* [THE TASK] Leaving the images aside, print every record in the material exactly.

* [SUPPLIED MATERIAL]
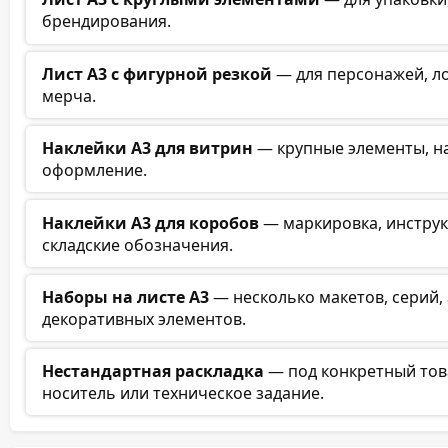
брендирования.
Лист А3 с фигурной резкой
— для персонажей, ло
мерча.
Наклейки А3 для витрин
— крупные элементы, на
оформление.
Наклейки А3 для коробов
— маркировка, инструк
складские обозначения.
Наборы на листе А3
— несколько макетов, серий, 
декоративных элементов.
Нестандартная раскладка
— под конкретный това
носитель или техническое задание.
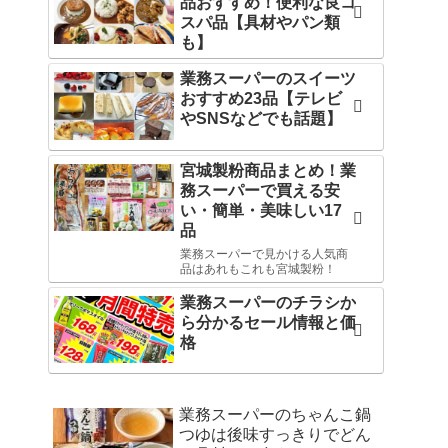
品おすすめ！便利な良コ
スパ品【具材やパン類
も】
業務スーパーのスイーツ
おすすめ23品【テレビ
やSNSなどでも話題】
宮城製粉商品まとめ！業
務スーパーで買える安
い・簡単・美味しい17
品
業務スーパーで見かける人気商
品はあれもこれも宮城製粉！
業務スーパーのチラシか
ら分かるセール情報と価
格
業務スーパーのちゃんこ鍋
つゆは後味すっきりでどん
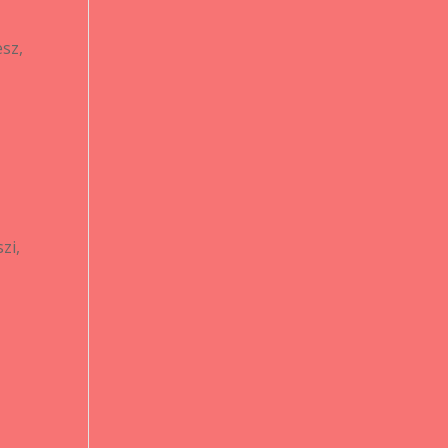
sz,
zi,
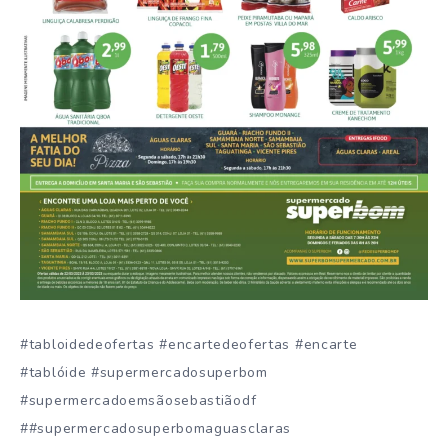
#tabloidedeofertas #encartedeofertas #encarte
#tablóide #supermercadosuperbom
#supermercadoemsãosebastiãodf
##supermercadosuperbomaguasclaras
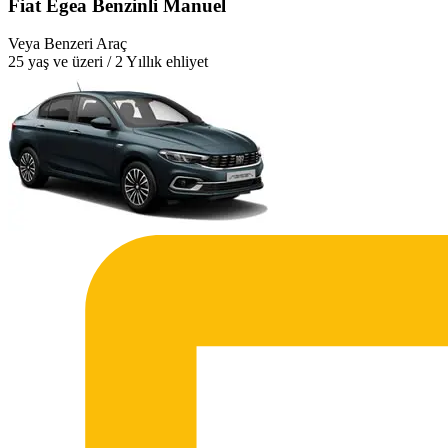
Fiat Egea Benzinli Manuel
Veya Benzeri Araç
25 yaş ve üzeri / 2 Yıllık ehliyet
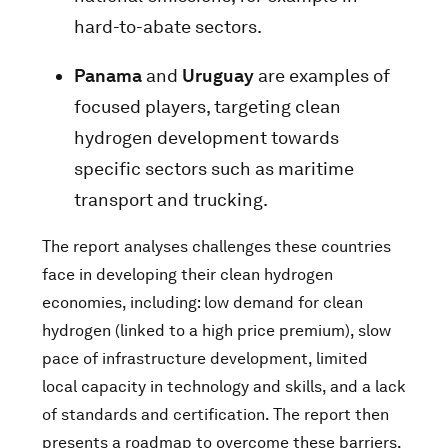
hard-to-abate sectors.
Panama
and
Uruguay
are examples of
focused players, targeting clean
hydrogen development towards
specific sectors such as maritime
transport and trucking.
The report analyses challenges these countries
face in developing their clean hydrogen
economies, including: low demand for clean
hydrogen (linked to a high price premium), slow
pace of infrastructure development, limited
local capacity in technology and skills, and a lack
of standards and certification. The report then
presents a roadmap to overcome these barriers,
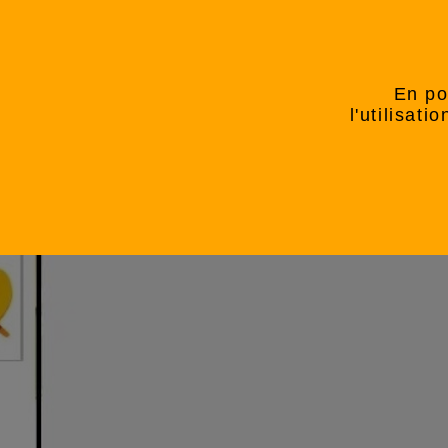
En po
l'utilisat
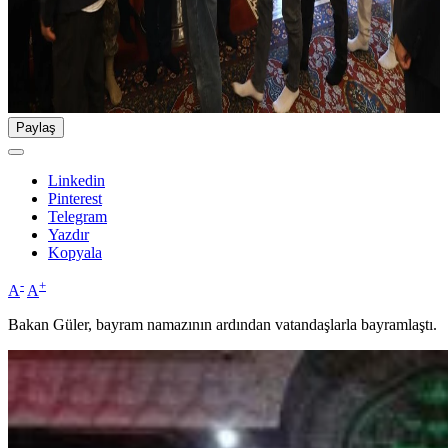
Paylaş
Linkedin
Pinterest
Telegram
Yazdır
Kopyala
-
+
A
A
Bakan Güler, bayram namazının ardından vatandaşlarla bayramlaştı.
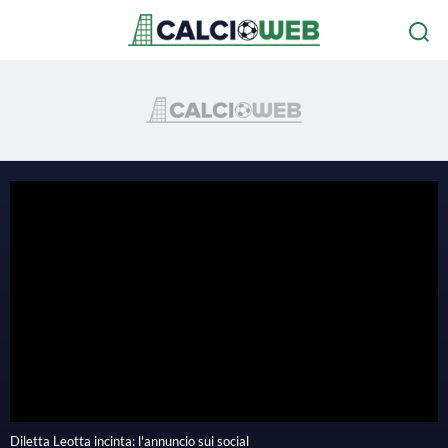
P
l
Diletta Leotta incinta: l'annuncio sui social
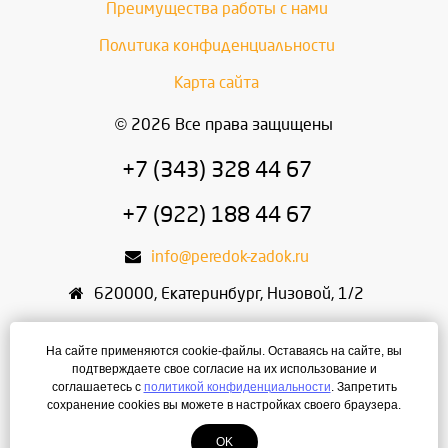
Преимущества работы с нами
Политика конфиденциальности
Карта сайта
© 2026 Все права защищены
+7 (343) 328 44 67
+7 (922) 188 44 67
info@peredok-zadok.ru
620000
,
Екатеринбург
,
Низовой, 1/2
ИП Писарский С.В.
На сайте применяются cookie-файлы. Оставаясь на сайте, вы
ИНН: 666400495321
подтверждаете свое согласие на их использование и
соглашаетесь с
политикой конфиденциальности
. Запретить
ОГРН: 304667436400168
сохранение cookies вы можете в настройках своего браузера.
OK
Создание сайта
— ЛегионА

* [OUTPUT BELOW]
брендирования.
Лист А3 с фигурной резкой
— для персонажей, ло
мерча.
Наклейки А3 для витрин
— крупные элементы, на
оформление.
Наклейки А3 для коробов
— маркировка, инструк
складские обозначения.
Наборы на листе А3
— несколько макетов, серий, 
декоративных элементов.
Нестандартная раскладка
— под конкретный това
носитель или техническое задание.
品おすすめ！便利な良コ
スパ品【具材やパン類
も】
業務スーパーのスイーツ
おすすめ23品【テレビ
やSNSなどでも話題】
宮城製粉商品まとめ！業
務スーパーで買える安
い・簡単・美味しい17
品
業務スーパーで見かける人気商
品はあれもこれも宮城製粉！
業務スーパーのチラシか
ら分かるセール情報と価
格
業務スーパーのちゃんこ鍋
つゆは後味すっきりでどん
sz,
zi,
#tabloidedeofertas #encartedeofertas #encarte
#tablóide #supermercadosuperbom
#supermercadoemsãosebastiãodf
##supermercadosuperbomaguasclaras
Fiat Egea Benzinli Manuel
Veya Benzeri Araç
25 yaş ve üzeri / 2 Yıllık ehliyet
hard-to-abate sectors.
Panama
and
Uruguay
are examples of
focused players, targeting clean
hydrogen development towards
specific sectors such as maritime
transport and trucking.
The report analyses challenges these countries
face in developing their clean hydrogen
economies, including: low demand for clean
hydrogen (linked to a high price premium), slow
pace of infrastructure development, limited
local capacity in technology and skills, and a lack
of standards and certification. The report then
presents a roadmap to overcome these barriers,
En po
l'utilisat
Paylaş
Linkedin
Pinterest
Telegram
Yazdır
Kopyala
-
+
A
A
Bakan Güler, bayram namazının ardından vatandaşlarla bayramlaştı.
P
l
Diletta Leotta incinta: l'annuncio sui social
Преимущества работы с нами
Политика конфиденциальности
Карта сайта
© 2026 Все права защищены
+7 (343) 328 44 67
+7 (922) 188 44 67
info@peredok-zadok.ru
620000
,
Екатеринбург
,
Низовой, 1/2
ИП Писарский С.В.
На сайте применяются cookie-файлы. Оставаясь на сайте, вы
ИНН: 666400495321
подтверждаете свое согласие на их использование и
соглашаетесь с
политикой конфиденциальности
. Запретить
ОГРН: 304667436400168
сохранение cookies вы можете в настройках своего браузера.
OK
Создание сайта
— ЛегионА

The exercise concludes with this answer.